Why sex has evolved is an age-old problem. The prevalence of sexually reproducing species indicates that this mode of reproduction is superior to the asexual, non-recombining kind, but none of the proposed models for why sex evolved — that sexual recombination brings together beneficial mutations, purges the genome from harmful mutations or frees mutations from the burden of their genetic backgrounds — have been entirely satisfactory. The relative merits of each model have largely been fought on theoretical grounds; however, now Rice and Chippindale provide some welcome experimental backing for the last of these theories. By following the fate of a beneficial mutation in Drosophila strains, they have found that it is much more successful in recombining than in non-recombining lines, indicating that sexual recombination is required to bring new beneficial mutations into genetic backgrounds in which they can thrive.

The thinking and the experimental design behind the experiments in this paper are as follows. A mutation that arises on a non-recombining background has little say on the genetic company in which it finds itself. This is bad news for a mildly advantageous mutation, which can only hope to be fixed (that is, achieve a frequency of 100%) if it arises in a genome at the higher end of the reproductive fitness scale. If it doesn't, the advantage conferred by the mutation will be swamped by the overall low fitness of the genome in which it occurs.

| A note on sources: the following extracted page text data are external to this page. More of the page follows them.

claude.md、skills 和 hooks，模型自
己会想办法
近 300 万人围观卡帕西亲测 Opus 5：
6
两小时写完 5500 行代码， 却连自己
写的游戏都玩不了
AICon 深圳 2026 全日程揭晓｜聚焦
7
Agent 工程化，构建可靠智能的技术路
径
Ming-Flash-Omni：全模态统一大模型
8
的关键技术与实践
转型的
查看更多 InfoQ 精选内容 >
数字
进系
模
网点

The same mutation occurring in a sexually reproducing genome, however, has more opportunities to sample different genetic environments — those produced through recombination — and to land in ones in which its success is unhindered by an unfavourable genetic background. This idea predicts that the frequency of a beneficial mutation will increase when propagated in a recombining versus a non-recombining lineage.

Using Drosophila, the authors followed the success of a beneficial white + allele (conferring red eyes) as it was passed down through ten generations of white (white-eyed) flies that were either recombining or non-recombining. Non-recombining flies were obtained by manipulating the female genome so that it propagated itself clonally (Drosophila males normally do not recombine). The experiment — repeated 34 times — invariably showed that the white+ allele accumulated more rapidly in the sexual population, supporting the idea that sex is advantageous because it accelerates adaptive evolution.

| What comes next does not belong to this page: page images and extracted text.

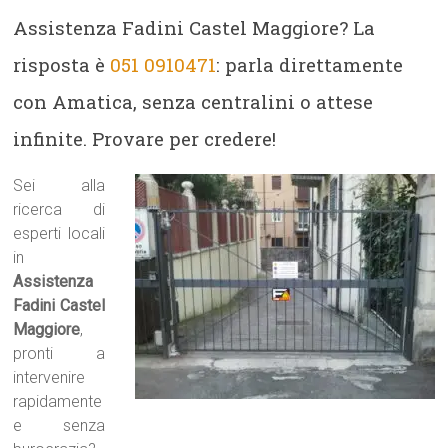
Assistenza Fadini Castel Maggiore? La
risposta è
051 0910471
: parla direttamente
con Amatica, senza centralini o attese
infinite. Provare per credere!
Sei alla
ricerca di
esperti locali
in
Assistenza
Fadini Castel
Maggiore
,
pronti a
intervenire
rapidamente
e senza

Needless to say, the story doesn't end here. As Richard Lenski points out in an accompanying Perspective, two puzzles surround why sex evolved: why sexual reproduction came about in the first place and why it is maintained. This paper has found an answer (although probably not the only one) to the second of these questions, and also shows how incisive experimental design can complement theoretical studies of long-standing evolutionary issues.